La gente quiere profetas y el poeta sólo se rasca la cabeza, desubicado.
Me gusta leer en la calle, bajo la luz mercurial, de eso modo me acostumbré desde la adolescencia; puedo sacar horas a la espera, aprendí a esperar, puedo detenerme junto al arroyo, los ebrios, los perros, los autos.
Puedo hacer la vida imaginaria.
Y ahí me detengo. El poeta no sabe más que ingerir sonidos, es un devorador de imágenes y poco sabe de devolverlas al exterior en forma de poemas a los héroes, la patria, el gobierno.
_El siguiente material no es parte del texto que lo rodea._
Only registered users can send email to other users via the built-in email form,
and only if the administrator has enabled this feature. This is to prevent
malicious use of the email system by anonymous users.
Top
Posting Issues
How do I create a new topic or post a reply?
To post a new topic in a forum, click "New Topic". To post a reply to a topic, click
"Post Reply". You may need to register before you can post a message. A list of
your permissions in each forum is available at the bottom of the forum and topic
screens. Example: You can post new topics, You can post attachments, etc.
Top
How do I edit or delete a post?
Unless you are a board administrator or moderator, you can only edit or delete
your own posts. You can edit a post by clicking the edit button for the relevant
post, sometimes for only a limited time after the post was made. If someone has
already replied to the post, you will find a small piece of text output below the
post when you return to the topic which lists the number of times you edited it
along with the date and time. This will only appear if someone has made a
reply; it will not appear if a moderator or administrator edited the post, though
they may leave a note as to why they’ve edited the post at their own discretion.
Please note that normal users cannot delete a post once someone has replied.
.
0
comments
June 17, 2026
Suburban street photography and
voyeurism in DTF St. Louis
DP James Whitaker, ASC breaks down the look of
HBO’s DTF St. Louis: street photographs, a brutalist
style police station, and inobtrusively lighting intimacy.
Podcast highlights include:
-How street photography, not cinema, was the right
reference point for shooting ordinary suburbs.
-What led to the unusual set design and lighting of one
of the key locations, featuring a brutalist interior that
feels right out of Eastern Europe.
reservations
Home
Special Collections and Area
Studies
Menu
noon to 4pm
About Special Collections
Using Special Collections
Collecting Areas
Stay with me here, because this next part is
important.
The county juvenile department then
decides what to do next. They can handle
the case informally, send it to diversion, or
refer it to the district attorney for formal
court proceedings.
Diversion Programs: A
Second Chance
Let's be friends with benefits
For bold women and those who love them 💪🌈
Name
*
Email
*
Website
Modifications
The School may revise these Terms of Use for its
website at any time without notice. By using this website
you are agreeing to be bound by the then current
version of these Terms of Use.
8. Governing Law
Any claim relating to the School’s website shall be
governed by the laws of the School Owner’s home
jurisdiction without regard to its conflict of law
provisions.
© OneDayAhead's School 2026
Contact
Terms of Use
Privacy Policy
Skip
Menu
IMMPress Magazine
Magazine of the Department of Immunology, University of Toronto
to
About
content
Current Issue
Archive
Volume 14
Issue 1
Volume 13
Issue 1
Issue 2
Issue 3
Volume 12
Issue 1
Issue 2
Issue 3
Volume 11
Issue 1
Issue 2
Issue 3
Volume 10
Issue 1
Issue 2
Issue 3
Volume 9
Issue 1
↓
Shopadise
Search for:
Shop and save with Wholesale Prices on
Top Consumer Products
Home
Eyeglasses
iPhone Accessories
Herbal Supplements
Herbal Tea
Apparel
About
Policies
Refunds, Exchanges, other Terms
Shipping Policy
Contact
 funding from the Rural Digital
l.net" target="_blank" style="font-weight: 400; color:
Por eso el poeta, para los demás no vale porque escribe puras cosas que tiemblan y la gente espera hechos, realidades, que los poemas suenen como las trompetas que anuncian el progreso.
El poeta escribe, sólo sabe hacer eso, vive y escribe y camina, desde la infancia.
Cuando escucho los calificativos a mi trabajo entiendo que me dicen hermano, que los que hablan de un valor, un precio lo mencionan porque ellos también saben del dolor, la angustia y esperan que algo brille en su existencia; esa gente, al ver los pobres resultados de mi oficio, al mencionar el precio de mi poesía, son solidarios porque ellos saben de la miseria, ahí existen.
El poeta escribe para su gente, los necesitados.
Pasa el día, me agrada abrir la boca para sentir el aire que llega a mis labios cargado de sonidos, lo encuentro necesario, permanezco así, desde la infancia.